→ **Task to complete**
Give the listing below again exactly, but without any of its pictures.

→ **Data excerpt**
.....
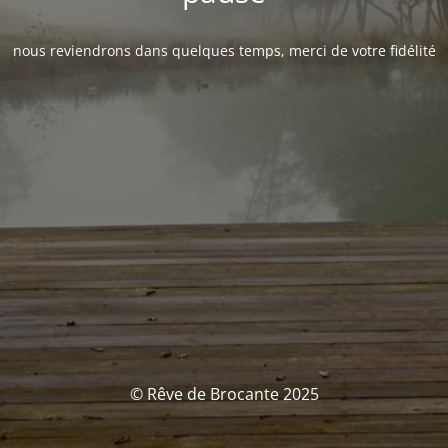
nous reviendrons dans quelques temps, merci de votre fidélité
© Rêve de Brocante 2025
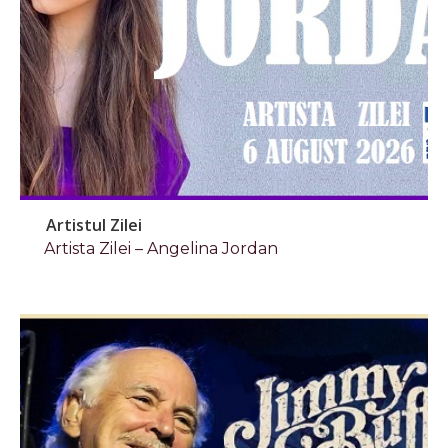
Artistul Zilei
Artista Zilei – Angelina Jordan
.....
→ **Finished task**
nous reviendrons dans quelques temps, merci de votre fidélité
© Rêve de Brocante 2025
Artistul Zilei
Artista Zilei – Angelina Jordan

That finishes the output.